It might have begun as wishful thinking, naming the sequel, “The Nancy Who Drew the Way Home,” but I will be keeping it. It started out as a working title, one I thought I’d have figured out by the time I reached the end. And now that I’ve actually reached that end, what can I say except that to draw and paint is to find “a way home.” It doesn’t preclude an arrival, but it doesn’t promise one either. And yet, to draw the way—that is something in itself. Something to celebrate, or at least remark upon. Especially if you’d been as lost as I was then.
The sequel begins where the first book left off, when I returned to New York after seven years as an actress in England. I’d given up the acting life and was resolved to learn secretarial skills and have a regular job. In the late seventies, even with the low pay of secretary-receptionist I could afford my own three-room apartment in mid-town Manhattan. Less than two hundred dollars a month it was, and New York still resembled the city I had grown up in. But that’s all by-the-by.
Perhaps there is some truth to the saying that in order to find yourself, you have to keep losing yourself. Because to begin to “draw the way home,” I would have to leave Manhattan and move to Brooklyn where I didn’t know anyone and the terrain was so completely different it might as well have been a foreign country. Isolation and loneliness may not sound appealing, but it was being thrown back on myself that allowed for those stepping stones of painted canvases to come into being. It was a journey down, not across, and when I reached the bottom it wasn’t drawing or painting that would take me up again. It was writing. I had to put down the brush and pick up the pen. And learn to write about what I had drawn. For I had gone to the depths of my subconscious, and only more consciousness would bring me back. The kind of consciousness that for me could only come from writing down the specifics of thoughts and feelings, and what led up to them. And what happened afterwards. The truth as I experienced it then.
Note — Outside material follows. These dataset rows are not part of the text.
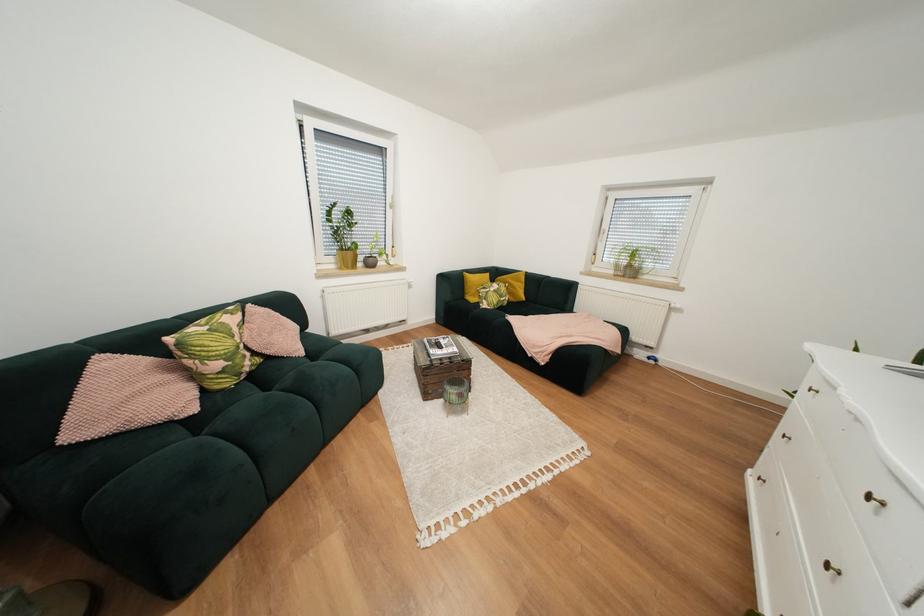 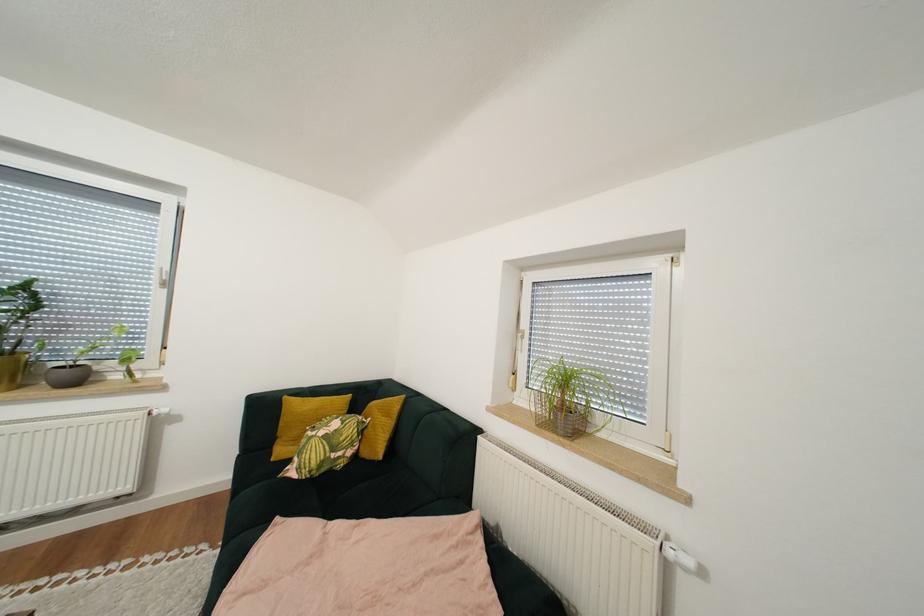 In a continuous first-person perspective shot, in which direction is the camera moving?

The cameraman walked toward right, forward. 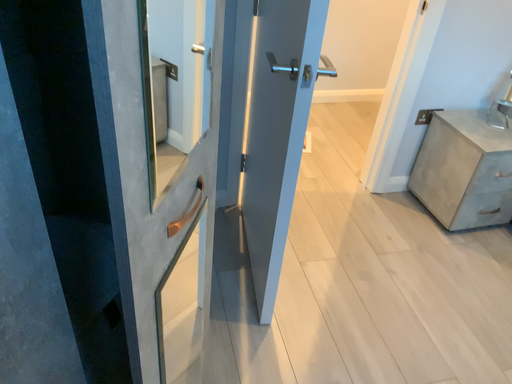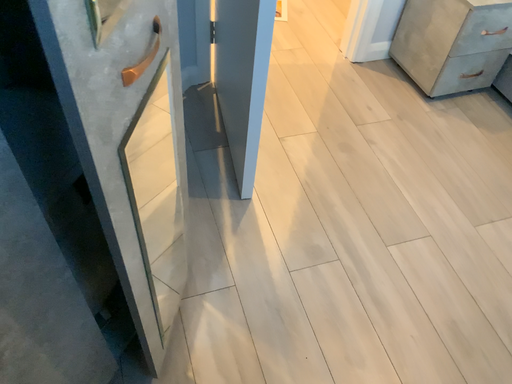 Question: How did the camera likely rotate when shooting the video?

Choices:
 (A) rotated downward
 (B) rotated upward

Answer: (A) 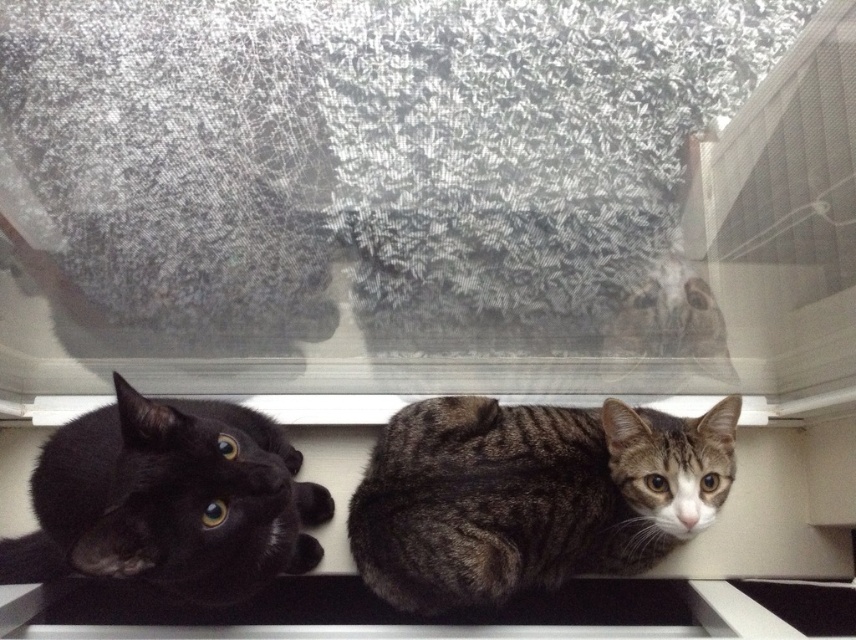 You are a cat owner who wants to ensure your cats have enough space to move around in their glass enclosure. Given that the tabby fur cat at lower right is positioned below the white plastic window sill at center, can you determine if there is enough vertical space between them for the cat to stand upright?

The tabby fur cat at lower right is below the white plastic window sill at center, but the exact vertical distance isn not specified. Without knowing the height of the cat or the clearance between them, it is impossible to determine if there is enough space for the cat to stand upright.

You are standing in front of a glass enclosure with two cats. There is a point at coordinates point (645, 516). Can you determine if this point is closer to you than the black cat on the left or the tabby cat on the right?

The point (645, 516) is 4.03 feet from the viewer, so it is closer to you than both the black cat on the left and the tabby cat on the right. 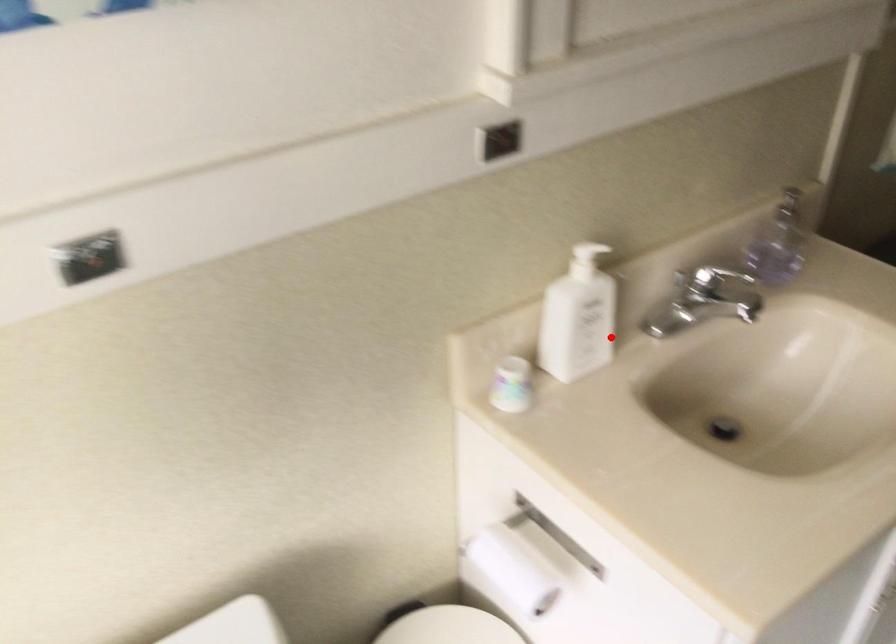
Art allowed me to enter into those non-linear, non-rational states of consciousness to explore the unseen worlds of my imagination. Then ‘people’ looked at what I had done and had their own thoughts and interpretations, their own likes and dislikes, which is fine and to be expected. But for me, writing the story behind the pictures, what caused this one to come into being and why I painted that one, was to take charge of my interior life in an entirely different way. And to own it.
Life can strip you of everything. What it cannot do is take away your inner being. For that is yours and yours alone.